Jenkens & Gilchrist's Gordon even thinks it will be simpler for small groups to incorporate compliance efforts. "It's one person deep or two people deep, as opposed to this complex reporting process and throwing bunches of resources and hiring an auditor," he says.
"For example, when we talk about oversight of billing operations, what that might mean is the lead physician will randomly take home five charts and claims every month and do a comparison."
Physician executives in small groups likely will bear the brunt of new work involved in overseeing the billing process, Gordon says. But the task shouldn't be overwhelming. "The physician executives do have one more hat to wear, but it's an incrementally larger hat as opposed to a whole new one," he says.
Roy Snell, former chief compliance officer at the University of Wisconsin Medical Foundation in Madison and now a senior manager with Deloitte and Touche, suggests forming a compliance committee. Even in a group with only nine employees, Snell says a four-person committee that meets once a month can be very effective. "The compliance committee is a perfect example of how to create your own compliance program as opposed to buying one. If you meet for an hour and a half every month, you're going to get into discussions about how your organization is going to meet the compliance requirements."
The first task of any compliance committee will be determining what sort of internal or external audit system will be used to review coding and billing practices. "The problem is we've got people deciding what to bill who don't understand the billing rules well enough.
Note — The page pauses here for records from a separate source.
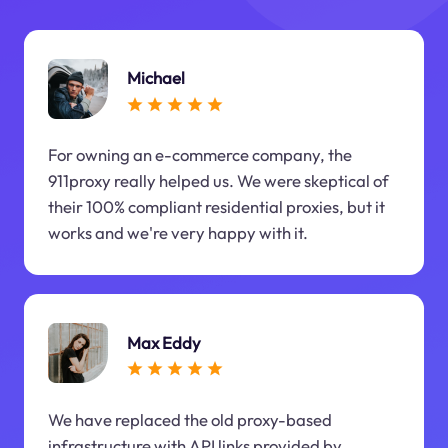
Michael
For owning an e-commerce company, the
911proxy really helped us. We were skeptical of
their 100% compliant residential proxies, but it
works and we're very happy with it.
Max Eddy
We have replaced the old proxy-based
infrastructure with API links provided by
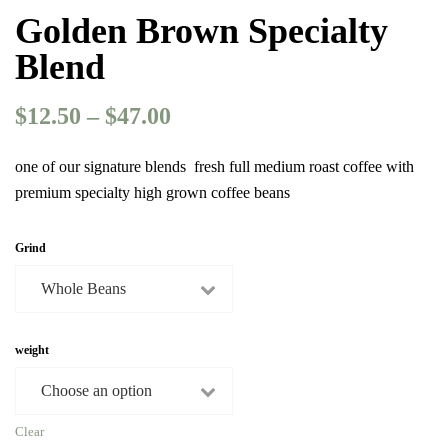
Golden Brown Specialty
Blend
$
12.50
–
$
47.00
Price
range:
$12.50
one of our signature blends fresh full medium roast coffee with
through
premium specialty high grown coffee beans
$47.00
Grind
weight
Clear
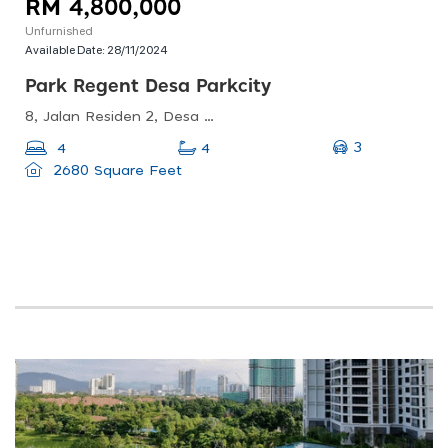
RM 4,800,000
Unfurnished
Available Date:
28/11/2024
Park Regent Desa Parkcity
8, Jalan Residen 2, Desa Parkcity, 52200 Kuala Lumpur, Wilayah Persekutuan Kuala Lumpur, Malaysia
3
4
4
2680 Square Feet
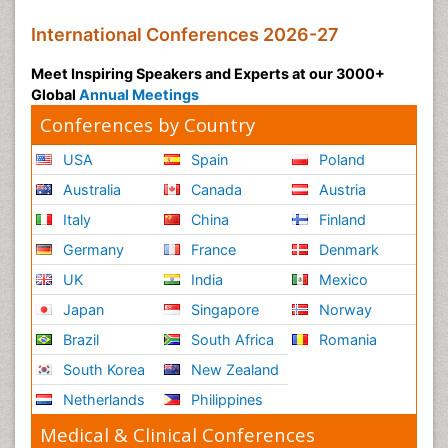
International Conferences 2026-27
Meet Inspiring Speakers and Experts at our 3000+
Global
Annual Meetings
Conferences by Country
USA
Spain
Poland
Australia
Canada
Austria
Italy
China
Finland
Germany
France
Denmark
UK
India
Mexico
Japan
Singapore
Norway
Brazil
South Africa
Romania
South Korea
New Zealand
Netherlands
Philippines
Medical & Clinical Conferences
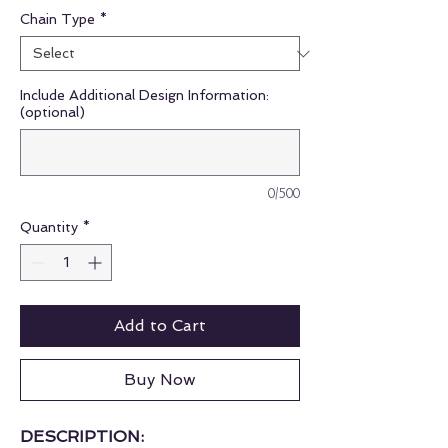
Chain Type
*
Include Additional Design Information:
(optional)
0/500
Quantity
*
Add to Cart
Buy Now
DESCRIPTION:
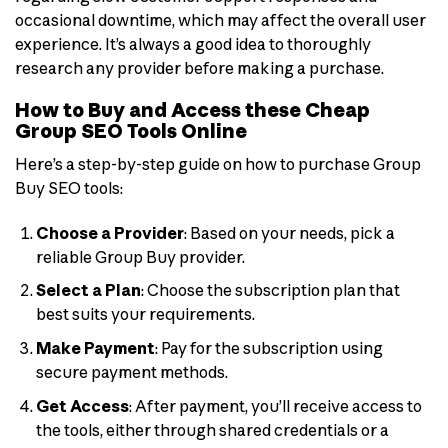
occasional downtime, which may affect the overall user
experience. It’s always a good idea to thoroughly
research any provider before making a purchase.
How to Buy and Access these Cheap
Group SEO Tools Online
Here’s a step-by-step guide on how to purchase Group
Buy SEO tools:
Choose a Provider
: Based on your needs, pick a
reliable Group Buy provider.
Select a Plan
: Choose the subscription plan that
best suits your requirements.
Make Payment
: Pay for the subscription using
secure payment methods.
Get Access
: After payment, you’ll receive access to
the tools, either through shared credentials or a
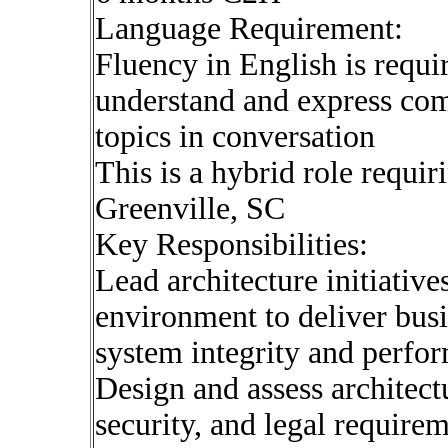
Language Requirement:
Fluency in English is requi
understand and express com
topics in conversation
This is a hybrid role requir
Greenville, SC
Key Responsibilities:
Lead architecture initiativ
environment to deliver bus
system integrity and perfo
Design and assess architectu
security, and legal requirem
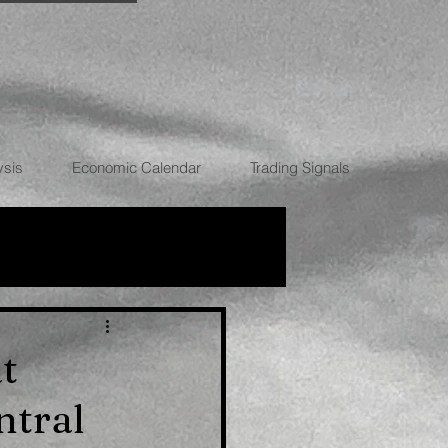
ysis
Economic Calendar
Trading Signals
RRENCIES
t
entral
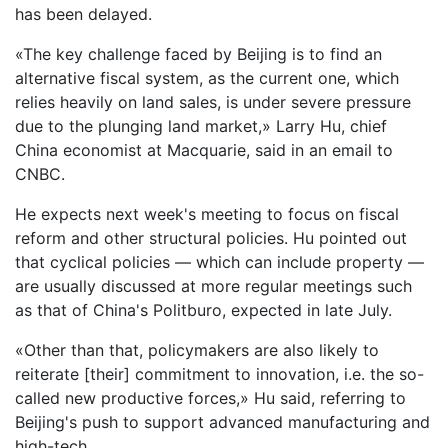
has been delayed.
«The key challenge faced by Beijing is to find an
alternative fiscal system, as the current one, which
relies heavily on land sales, is under severe pressure
due to the plunging land market,» Larry Hu, chief
China economist at Macquarie, said in an email to
CNBC.
He expects next week's meeting to focus on fiscal
reform and other structural policies. Hu pointed out
that cyclical policies — which can include property —
are usually discussed at more regular meetings such
as that of China's Politburo, expected in late July.
«Other than that, policymakers are also likely to
reiterate [their] commitment to innovation, i.e. the so-
called new productive forces,» Hu said, referring to
Beijing's push to support advanced manufacturing and
high-tech.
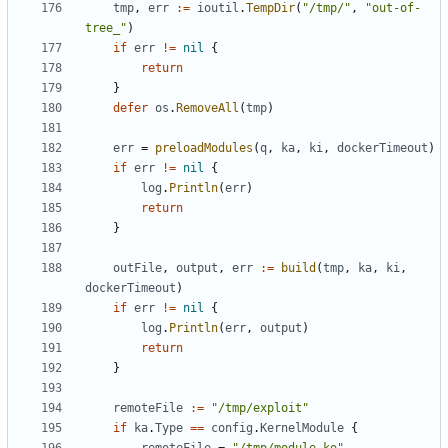
tmp
,
err
:=
ioutil
.
TempDir
(
"/tmp/"
,
"out-of-
tree_"
)
if
err
!=
nil
{
return
}
defer
os
.
RemoveAll
(
tmp
)
err
=
preloadModules
(
q
,
ka
,
ki
,
dockerTimeout
)
if
err
!=
nil
{
log
.
Println
(
err
)
return
}
outFile
,
output
,
err
:=
build
(
tmp
,
ka
,
ki
,
dockerTimeout
)
if
err
!=
nil
{
log
.
Println
(
err
,
output
)
return
}
remoteFile
:=
"/tmp/exploit"
if
ka
.
Type
==
config
.
KernelModule
{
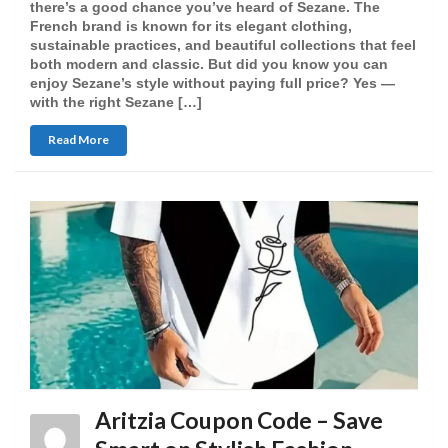
there’s a good chance you’ve heard of Sezane. The
French brand is known for its elegant clothing,
sustainable practices, and beautiful collections that feel
both modern and classic. But did you know you can
enjoy Sezane’s style without paying full price? Yes —
with the right Sezane […]
Read More
Aritzia Coupon Code – Save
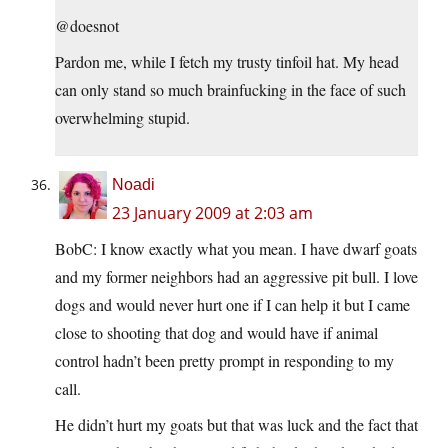
@doesnot
Pardon me, while I fetch my trusty tinfoil hat. My head
can only stand so much brainfucking in the face of such
overwhelming stupid.
Noadi
23 January 2009 at 2:03 am
BobC: I know exactly what you mean. I have dwarf goats
and my former neighbors had an aggressive pit bull. I love
dogs and would never hurt one if I can help it but I came
close to shooting that dog and would have if animal
control hadn’t been pretty prompt in responding to my
call.
He didn’t hurt my goats but that was luck and the fact that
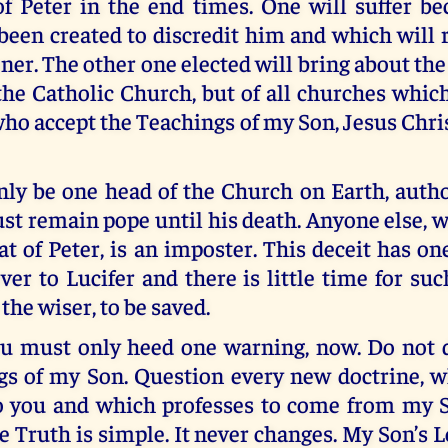
f Peter in the end times. One will suffer bec
been created to discredit him and which will 
oner. The other one elected will bring about the
 the Catholic Church, but of all churches whi
ho accept the Teachings of my Son, Jesus Chris
nly be one head of the Church on Earth, auth
t remain pope until his death. Anyone else, 
eat of Peter, is an imposter. This deceit has on
ver to Lucifer and there is little time for su
the wiser, to be saved.
ou must only heed one warning, now. Do not 
gs of my Son. Question every new doctrine, 
o you and which professes to come from my 
e Truth is simple. It never changes. My Son’s L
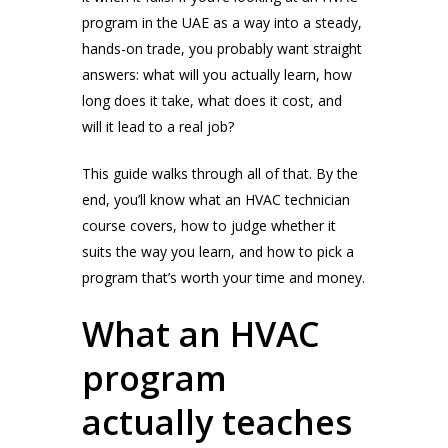
program in the UAE as a way into a steady,
hands-on trade, you probably want straight
answers: what will you actually learn, how
long does it take, what does it cost, and
will it lead to a real job?
This guide walks through all of that. By the
end, you’ll know what an HVAC technician
course covers, how to judge whether it
suits the way you learn, and how to pick a
program that’s worth your time and money.
What an HVAC
program
actually teaches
We can teach them and audit them and yell until we're blue in the face, but it just may be too many rules for somebody who's primary job is being a physician, nurse or administrator," Snell says.
One option is investing in software that can help with compliance efforts, although Snell says most of it is geared toward large organizations and inpatient procedures.
Consultants, certified medical records technicians or certified public accountants can be hired twice a year to perform an audit, usually for about $100 to $200 an hour.
Another alternative Snell suggests is hiring a full-time coder, typically for an annual salary of about $25,000 to $35,000. "It's my belief that a well-trained coder rarely makes mistakes. It's the people that are dabbling in coding like physicians and nurses and clerks that make the mistakes," he says.
Establishing an anonymous hotline may be helpful, although it probably isn't realistic for most practices, Snell says. Putting together a drop box where employees can anonymously give comments or questions about compliance may be more feasible, and it's something that even the smallest physician groups can do to improve compliance.
Harty-Golder says physicians should be concerned about compliance and need to start thinking about it, but they need not put their practice through a complete overhaul. "Panic, but panic slowly," she says.